Seamless Interoperability: agent mesh architecture, much like a service mesh for microservices, provides standardized communication protocols e.g., A2A, MCP that allow specialized agents to collaborate and exchange information seamlessly across domains.
Databricks' Agent Bricks is a low-code, modular framework that simplifies the process of building and deploying high-quality, domain-specific AI agents directly within the Databricks Data Intelligence Platform that provides:
Agent Development: users can specify a use case e.g., information extraction, knowledge assistant, custom LLM tasks, and point to their data, and Agent Bricks automatically builds and optimizes the agent system, eliminating complex prompt engineering and manual configuration.
Agent Optimization: automatically generate synthetic evaluation benchmarks and tests various models and configurations to achieve the best balance of quality and cost for a specific task. This ensures that the agents underpinning the data products are reliable and efficient.
Agent Integration: Agent Bricks agents are seamlessly integrated with the core Databricks platform, leveraging the Unity Catalog for data governance, security, and lineage, and MLflow for monitoring and observability. This provides the necessary control and transparency for enterprise-grade AI.

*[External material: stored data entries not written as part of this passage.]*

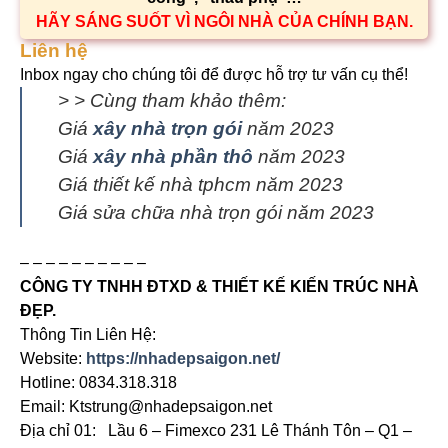
HÃY SÁNG SUỐT VÌ NGÔI NHÀ CỦA CHÍNH BẠN.
Liên hệ
Inbox ngay cho chúng tôi để được hỗ trợ tư vấn cụ thể!
> > Cùng tham khảo thêm:
Giá
xây nhà trọn gói
năm 2023
Giá
xây nhà phần thô
năm 2023
Giá thiết kế nhà tphcm năm 2023
Giá sửa chữa nhà trọn gói năm 2023
– – – – – – – – – –
CÔNG TY TNHH ĐTXD & THIẾT KẾ KIẾN TRÚC NHÀ
ĐẸP.
Thông Tin Liên Hệ:
Website:
https://nhadepsaigon.net/
Hotline: 0834.318.318
Email: Ktstrung@nhadepsaigon.net
Địa chỉ 01: Lầu 6 – Fimexco 231 Lê Thánh Tôn – Q1 –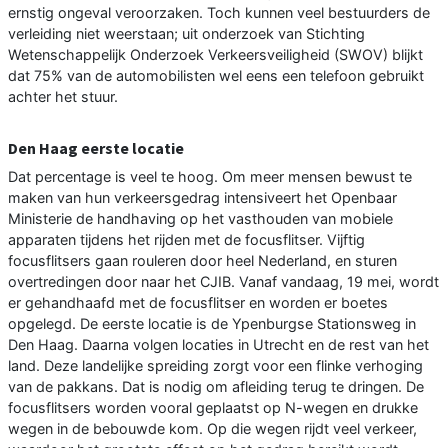
ernstig ongeval veroorzaken. Toch kunnen veel bestuurders de
verleiding niet weerstaan; uit onderzoek van Stichting
Wetenschappelijk Onderzoek Verkeersveiligheid (SWOV) blijkt
dat 75% van de automobilisten wel eens een telefoon gebruikt
achter het stuur.
Den Haag eerste locatie
Dat percentage is veel te hoog. Om meer mensen bewust te
maken van hun verkeersgedrag intensiveert het Openbaar
Ministerie de handhaving op het vasthouden van mobiele
apparaten tijdens het rijden met de focusflitser. Vijftig
focusflitsers gaan rouleren door heel Nederland, en sturen
overtredingen door naar het CJIB. Vanaf vandaag, 19 mei, wordt
er gehandhaafd met de focusflitser en worden er boetes
opgelegd. De eerste locatie is de Ypenburgse Stationsweg in
Den Haag. Daarna volgen locaties in Utrecht en de rest van het
land. Deze landelijke spreiding zorgt voor een flinke verhoging
van de pakkans. Dat is nodig om afleiding terug te dringen. De
focusflitsers worden vooral geplaatst op N-wegen en drukke
wegen in de bebouwde kom. Op die wegen rijdt veel verkeer,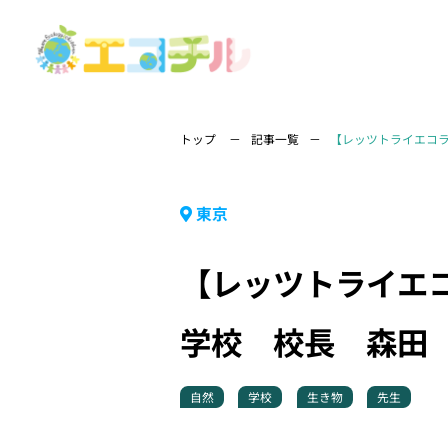
トップ
記事一覧
【レッツトライエコラ
東京
【レッツトライエコ
学校 校長 森田
自然
学校
生き物
先生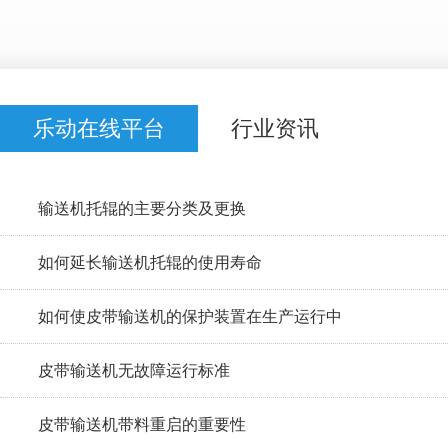
乐动在线平台
行业资讯
输送机托辊的主要分类及更换
如何延长输送机托辊的使用寿命
如何使皮带输送机的保护装置在生产运行中
皮带输送机无故障运行标准
皮带输送机带料重启的重要性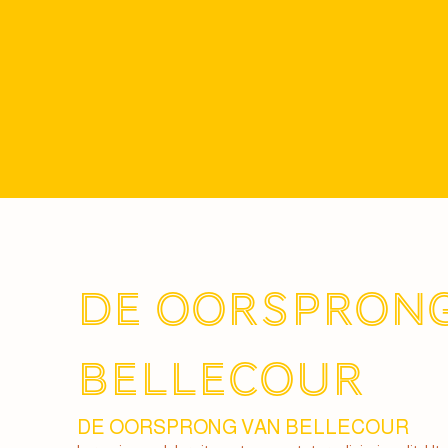
DE OORSPRONG
BELLECOUR
DE OORSPRONG VAN BELLECOUR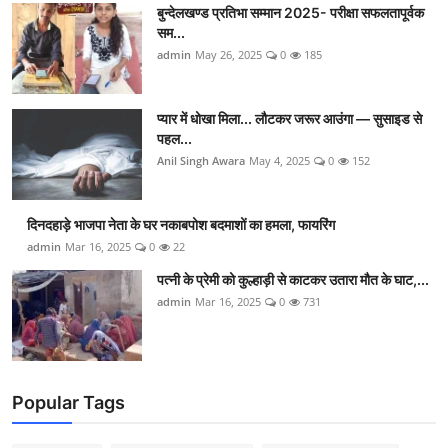
बुन्देलखण्ड प्रतिभा सम्मान 2025- परीक्षा सफलतापूर्वक
सम...
admin
May 26, 2025
0
185
प्यार में धोखा मिला... लौटकर जरूर आउंगा — सुसाइड से
पहल...
Anil Singh Awara
May 4, 2025
0
152
दिनदहाड़े भाजपा नेता के घर नकाबपोश बदमाशों का हमला, फायरिंग
admin
Mar 16, 2025
0
22
पत्नी के प्रेमी को कुल्हाड़ी से काटकर उतारा मौत के घाट,...
admin
Mar 16, 2025
0
731
Popular Tags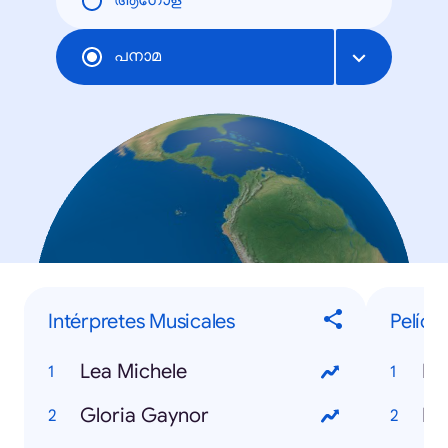
ആഗോള
പനാമ
Intérpretes Musicales
Pelícu
Lea Michele
Mi
Gloria Gaynor
Ir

Multi-Agent Orchestration: The Agent Bricks: Multi-Agent Supervisor allows the creation of a coordinated system of agents to tackle multiple tasks across different domains.

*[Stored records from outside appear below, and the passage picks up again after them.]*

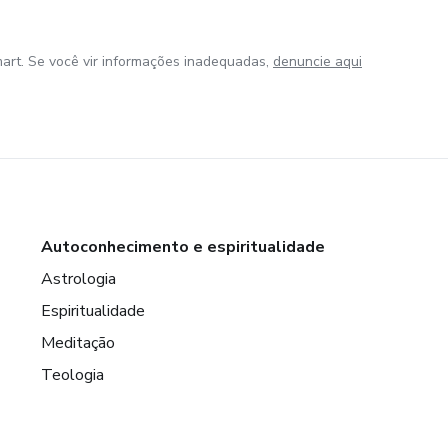
art. Se você vir informações inadequadas,
denuncie aqui
Autoconhecimento e espiritualidade
Astrologia
Espiritualidade
Meditação
Teologia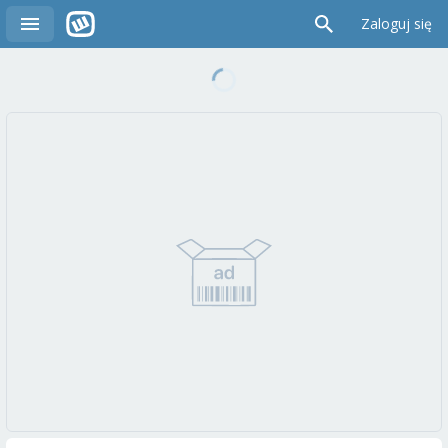
Zaloguj się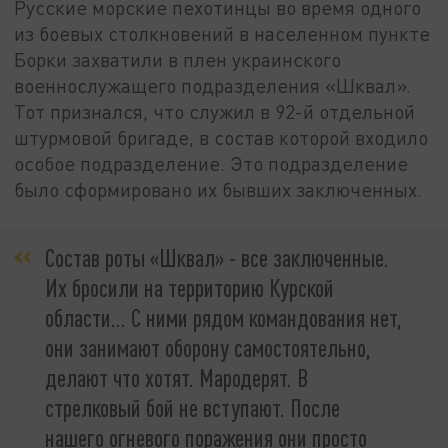
Русские морские пехотинцы во время одного
из боевых столкновений в населенном пункте
Борки захватили в плен украинского
военнослужащего подразделения «Шквал».
Тот признался, что служил в 92-й отдельной
штурмовой бригаде, в состав которой входило
особое подразделение. Это подразделение
было сформировано их бывших заключенных.
Состав роты «Шквал» - все заключенные.
Их бросили на территорию Курской
области... С ними рядом командования нет,
они занимают оборону самостоятельно,
делают что хотят. Мародерят. В
стрелковый бой не вступают. После
нашего огневого поражения они просто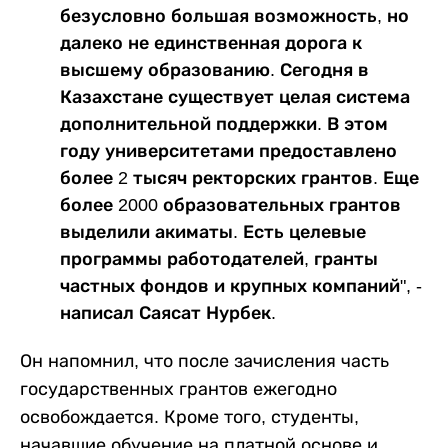
безусловно большая возможность, но
далеко не единственная дорога к
высшему образованию. Сегодня в
Казахстане существует целая система
дополнительной поддержки. В этом
году университетами предоставлено
более 2 тысяч ректорских грантов. Еще
более 2000 образовательных грантов
выделили акиматы. Есть целевые
программы работодателей, гранты
частных фондов и крупных компаний", -
написал Саясат Нурбек.
Он напомнил, что после зачисления часть
государственных грантов ежегодно
освобождается. Кроме того, студенты,
начавшие обучение на платной основе и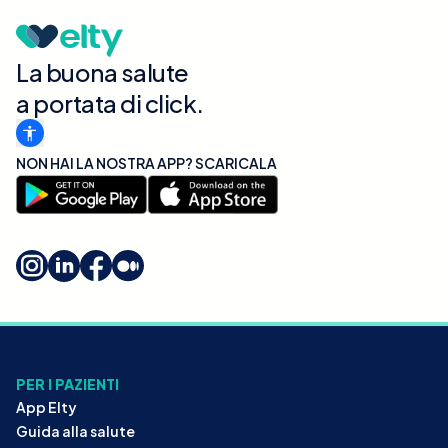
La buona salute
a portata di click.
NON HAI LA NOSTRA APP? SCARICALA
PER I PAZIENTI
App Elty
Guida alla salute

The orchestration layer coordinates a selection of AI agents to support the extraction, transformation and loading of data assets and the governance of data products across different data domains, including but not limited to:
Orchestration agent i.e., multi-agent supervisor:
coordinates multiple specialized agents to tackle complex, multi-step tasks more effectively than a single model could alone. The supervisor acts as a manager, delegating specific sub-tasks to other agents and combining their results to produce a comprehensive final answer.
integrates various components, including other Agent Bricks agents (like extraction or knowledge assistants), Unity Catalog functions (tools), or external services, managing their collaboration and information exchange. This is crucial for building sophisticated workflows, such as handling customer inquiries that require intent detection, document retrieval, and compliance checks
Custom LLM agent:
enables users to perform custom text-based tasks like summarization, classification, content rewriting, or generating domain-specific content (e.g., marketing copy, reports). It avoids reliance on generic, off-the-shelf models by specializing the model to the domain data.
optimizes the underlying prompt engineering and model configuration, based on tasks defined by user in natural language
Extraction agent:
transforms large volumes of unstructured text data from documents like PDFs, emails, reports, or scanned forms into structured fields (e.g., names, dates, amounts, specific entities).
eliminates manual data entry and parsing logic by using AI to reliably extract information into a defined schema, typically a structured table in the Unity Catalog. The framework automatically generates evaluations to ensure field-level accuracy and consistency in the extracted data
In summary based on the initial observations the multi-agent orchestration has the potential to enable a more seamless flow of information across data domains, thereby facilitating the transition towards self-serve platforms based on decentralized architecture principles.
The convergence of decentralized architecture principles and agentic AI, enabled by tools like Databricks Agent Bricks, offers a path towards self-serving platforms. By enabling self-serving platforms through AI agents, CDOs and their teams mitigate silos in the form of shadow data steward roles and activities, which in turn will drive greater operational efficiency in D&A.